• Tidak ada hasil yang ditemukan

FLAVONOID Flavanon Flavon

B. Reaksi fase dua

Pada reaksi fase dua, senyawa yang terhidroksilasi atau senyawa lainnya yang diproduksi dalam fase satu, diubah oleh enzim yang spesifik menjadi berbagai metabolit polar lewat konjugasi dengan asam glukuronat, sulfat, asetat, glutation atau asam amino tertentu lewat metilasi. Reaksi konjugasi ini membuat molekul lebih bersifat dapat larut dalam air sehingga akhirnya dapat diekresikan ke dalam urin dan empedu (Murray et al. 1999).

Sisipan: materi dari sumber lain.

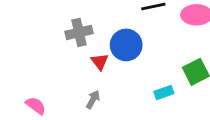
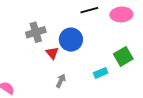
gray arrow: (93, 100) -> (61, 81), moved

Reaksi fase dua lebih dikenal dengan reaksi konjugasi, menyangkut penambahan gugus polar ke senyawa asing. Reaksi fase dua merupakan reaksi biosintetik, maka dibutuhkan energi sehingga reaksi dapat berlangsung. Reaksi penting pada fase II adalah reaksi konjugasi glutation karena sering terlibat dalam penghilangan zat atau metabolit perantara yang reaktif, yakni yang bersifat elektrofil. Berlangsungnya reaksi ini dikatalisir oleh enzim glutation S-transferase (Donatus 2001).

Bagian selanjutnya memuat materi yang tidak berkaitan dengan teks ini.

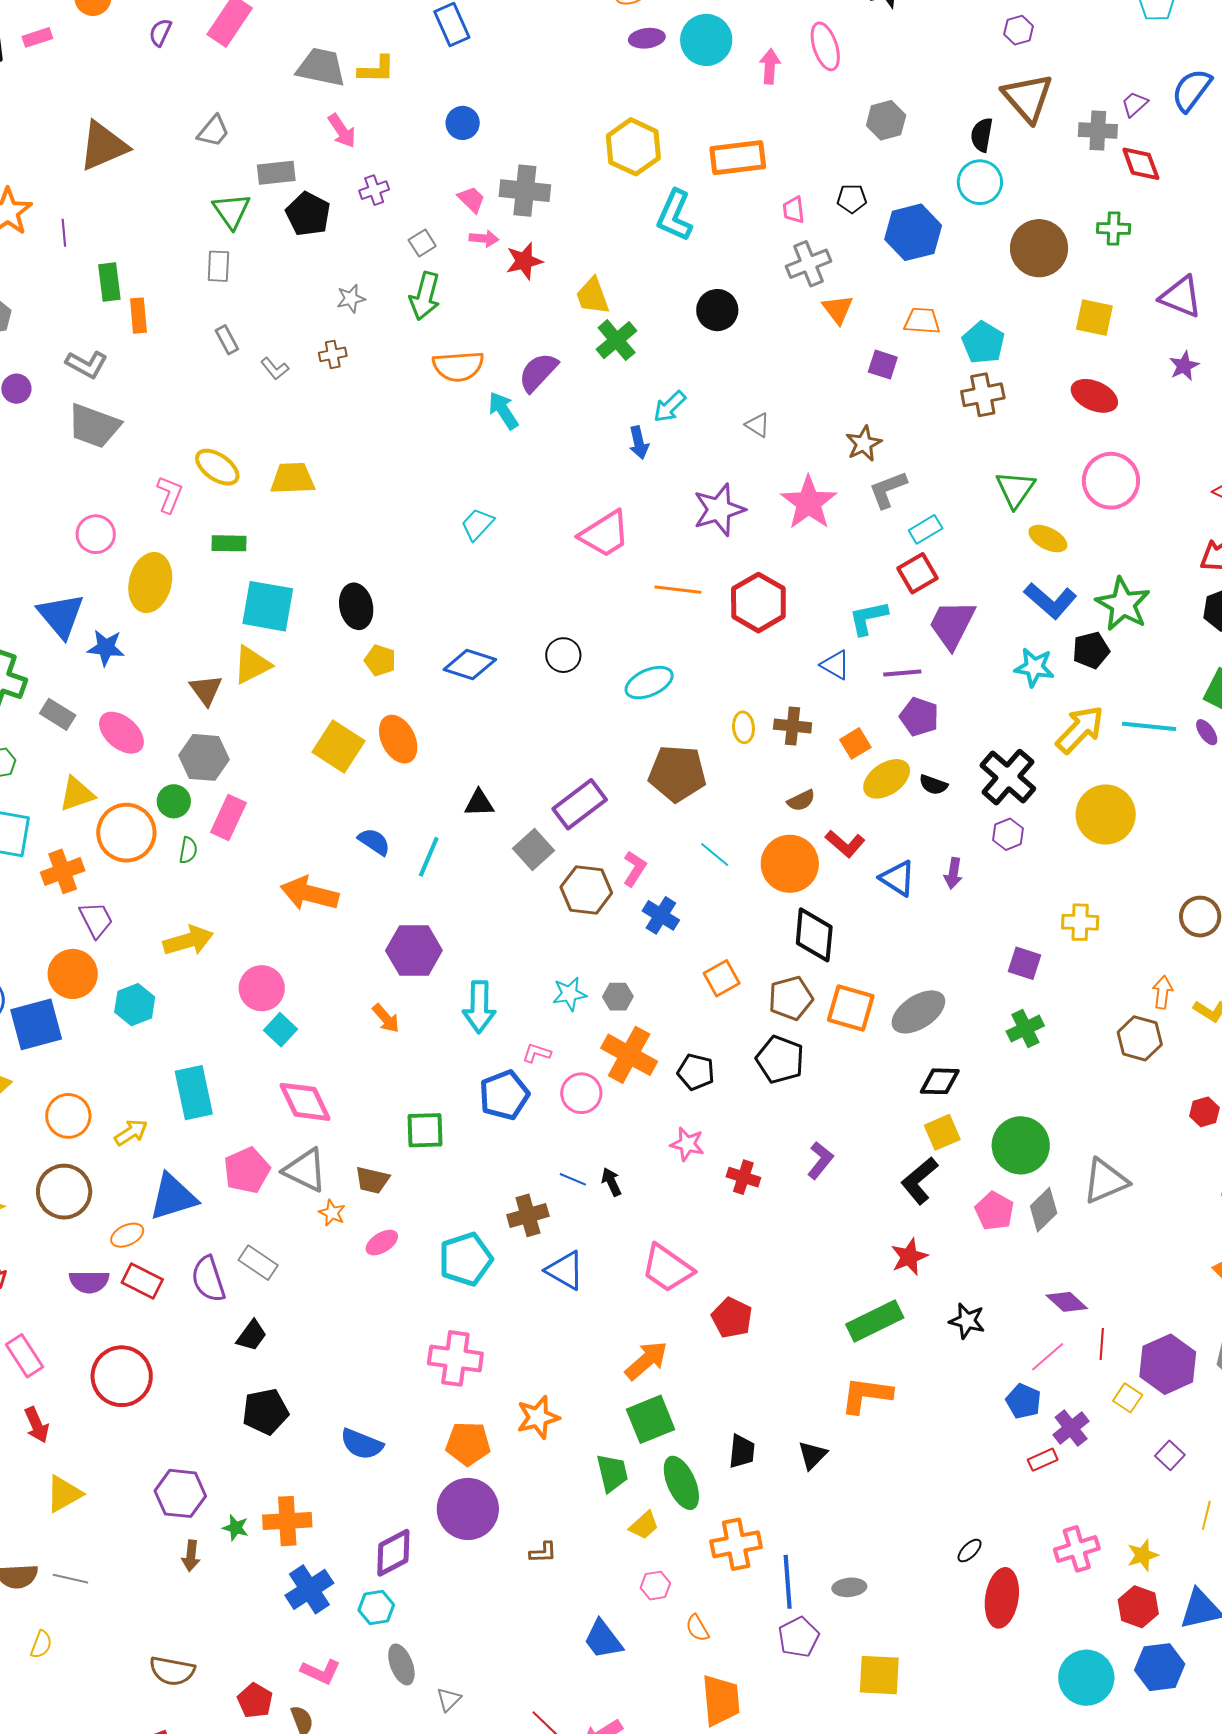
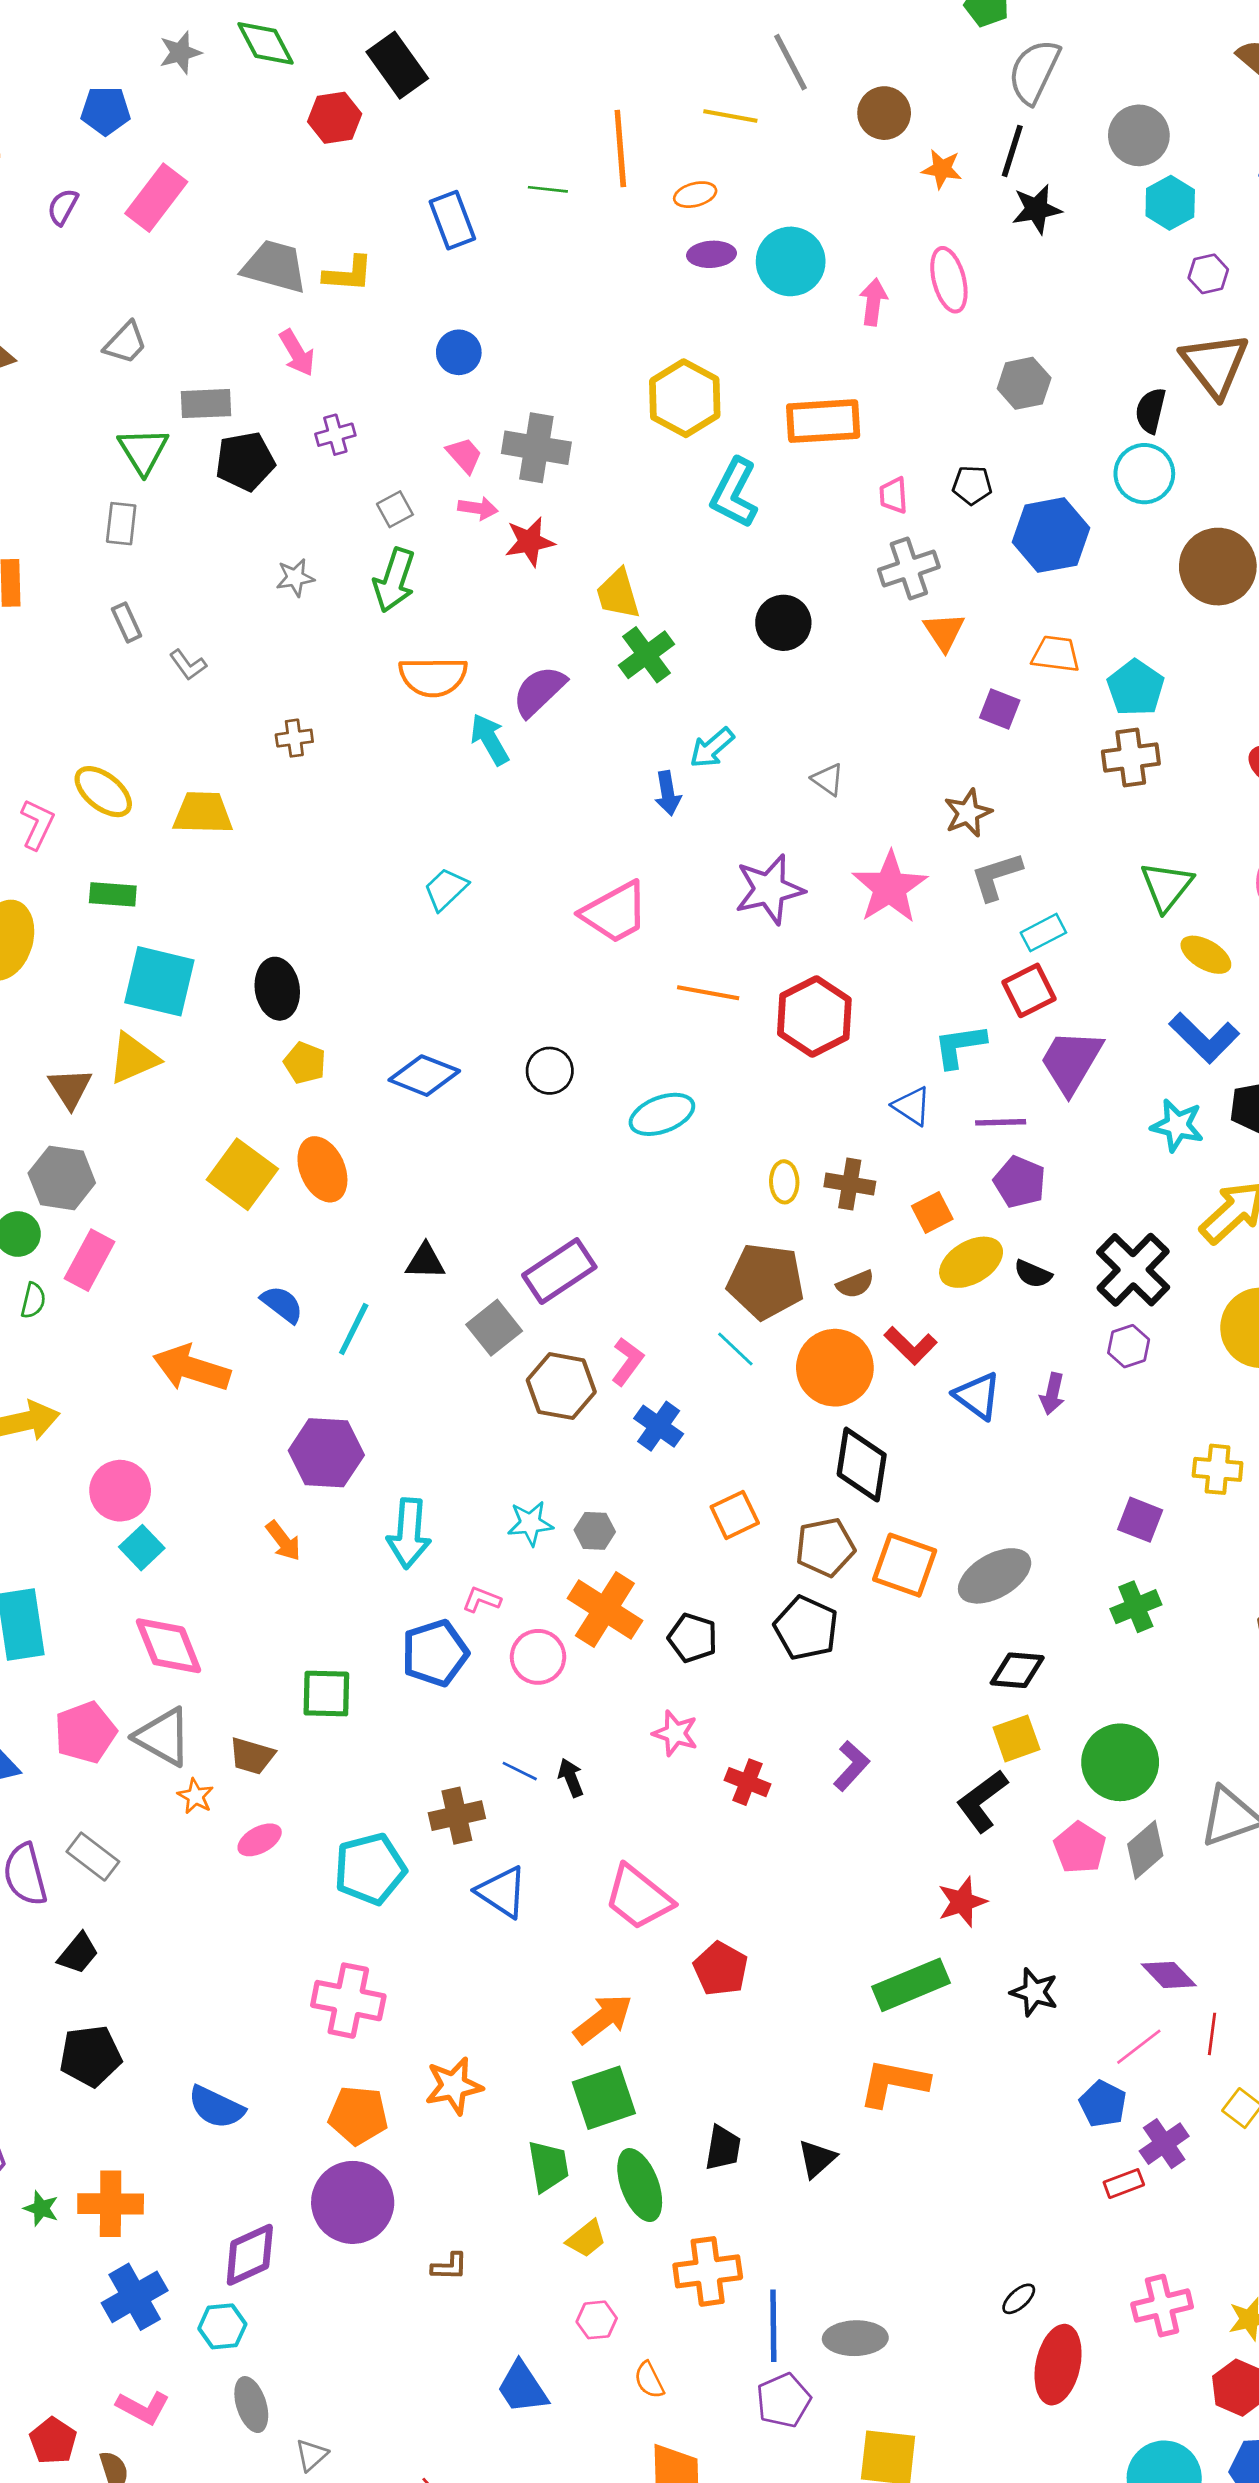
black pentagon: (308, 214) -> (245, 461), turned 30
brown cross: (333, 354) -> (294, 738), moved
brown pentagon: (677, 773) -> (766, 1281), moved
gray ellipse: (849, 1587) -> (855, 2338), size x1.4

Glutation S-transferase merupakan suatu famili enzim yang mengkatalisir tahap awal pembentukan N-asetilsisteina (asam merkapturat) yang terutama terdapat dalam sitosol testis, hati, ginjal, usus, kelenjar adrenal (Donatus 2001). Enzim ini berperan dalam binding, transport dan detoksifikasi komponen endogenus maupun eksogenus. Glutation S-transferase ditemukan dalam jumlah yang besar pada hati, tetapi juga terdapat pada aliran darah terlebih lagi jika hati mengalami kerusakan (Mulder et al 1999).

Sejumlah xenobiotik elektrofilik yang berpotensi beracun akan terkonjugasi dengan glutation nukleofilik dalam reaksi berikut:

R + GSHO R – S - G

Dimana R adalah xenobiotik elektrofilik. Jika xenobiotik yang potensial beracun tidak terkonjugasi maka molekulnya akan berada dalam keadaan bebas yang membentuk ikatan kovalen dengan DNA, RNA atau protein sel dengan demikian dapat mengakibatkan kerusakan sel yang serius (Murray et al. 1999).

Induksi enzim detoksifikasi glutation S-transferase merupakan mekanisme pertahanan terhadap kanker. Prinsipnya peningkatan enzim glutation S-transferase

dapat mereduksi karsinogenesis melalui penguatan pembuangan elektrofil reaktif (Kirlin et al. 1999). Analisis yang digunakan dengan menggunakan prinsip bahwa GSH dapat berkonjugasi dengan 1-kloro-2,4-dinitrobenzene (CDNB) dengan adanya katalis enzim glutation S-transferase dan menghasilkan produk dapat diukur secara spektrofotometri (Habig et al. 1974).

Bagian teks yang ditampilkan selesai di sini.